Она ушла. Мы с Лизой остались одни. Как после долгой военной разлуки, мы обнялись, да так и просидели в ожидании Глинской до самой Москвы. За окном было темно, и в этой тьме плыло наше одинокое призрачное купе с двумя смертельно уставшими фронтовиками-победителями, которые не в силах поверить, что все позади, потому что в их глазах еще так явственны все тяжести недавних боев.
Глинская больше не приходила. Когда поезд прибыл в Москву и мы с Лизой вышли на перрон, я увидел ее. Она быстро шла впереди, не оглядываясь, со своей дорожной сумкой. И вскоре исчезла в толпе.
Глава 21
В Москве была настоящая зима: мело, завывал ветер. Из окна такси я разглядывала непроснувшиеся московские улицы: мрачные привокзальные кварталы сменились парадными фасадами Садового, промелькнуло Замоскворечье, площадь заставы, купола монастыря.
— Здесь работает Гришка?
— Он живет тут неподалеку. А работает в центре, на Сретенке.
Машина мчалась по Варшавке. Раньше мы часто проезжали здесь, но никогда не ездили так быстро — вечно стояли в пробках. Говорили, смеялись, а в окна стучался дождь. Я посмотрела на Сашу: о чем-то он думает сейчас? О том, что произошло в поезде? О гордо проплывшей мимо нас Глинской? Но он казался таким утомленным, что, наверное, не думал ни о чем. Человеческий организм — совершенная система. В какой-то момент сознание переключается, иначе — перегрузка, сбой. Я тоже не хотела ни о чем вспоминать. Я училась жить настоящим, писала свою жизнь набело.
Как долго я тосковала по реальной жизни, по своему дому, по круглой комнате с белыми шторами! И вот, наконец, вернулась сюда. Уже не гостьей, но еще не хозяйкой. Хотя на дне моего нового ридикюля лежали врученные Сашей ключи. Это его дом, и он хочет, чтоб я жила здесь. И значит, этот дом должен стать моим. Но все, оказывается, не просто.

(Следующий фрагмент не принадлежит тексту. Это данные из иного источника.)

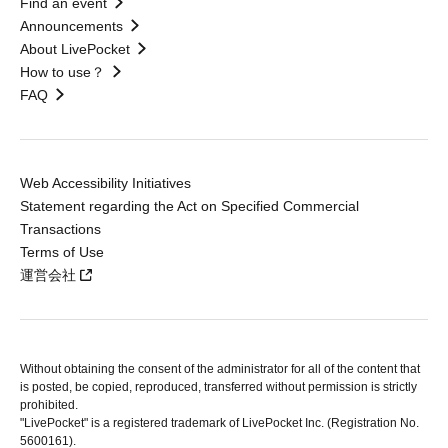
Find an event
Announcements
About LivePocket
How to use？
FAQ
Web Accessibility Initiatives
Statement regarding the Act on Specified Commercial
Transactions
Terms of Use
運営会社
Without obtaining the consent of the administrator for all of the content that
is posted, be copied, reproduced, transferred without permission is strictly
prohibited.
"LivePocket" is a registered trademark of LivePocket Inc. (Registration No.
5600161).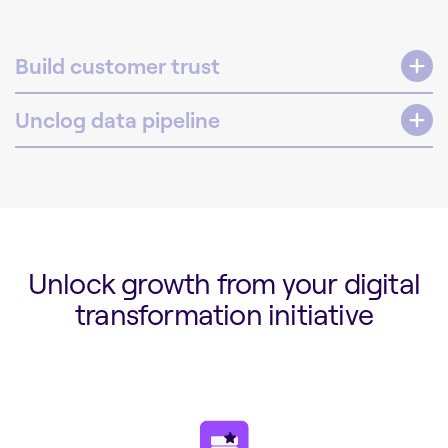
Build customer trust
Unclog data pipeline
Unlock growth from your digital
transformation initiative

В гардеробной уже не висели тяжелые шелковые платья. То ли он правда выбросил их, то ли… Нет, меня это не касается. Зато у меня тоже есть два чудных старинных платья. Темно-зеленое Еленино, которое я еще ни разу не надевала, и бордовое из швейцарского замка. На бордовом не хватает пуговиц. В ту ночь ему так не хотелось мучиться с застежкой… Казалось, надо быстрее, впереди мало времени. Всегда так казалось. И теперь еще кажется. К тому, что все кончилось, тоже надо привыкнуть. Так, размышляя, я развешивала в гардеробной вещи: свои, Сашины, а сумку с Гришкиными убрала в шкаф.
В шкафу стопками сложено белье: простыни, полотенца, носовые платки. Платки женские, батистовые и кружевные, белые с монограммой. А я и не думала, что вещи так давят. И белые шторы в спальне… Их, наверное, тоже покупала его жена — любительница белого шелка. Но может, и не жена. Он и до нее жил в этой квартире… А шторы можно снять. Заменить сиреневыми или золотистыми.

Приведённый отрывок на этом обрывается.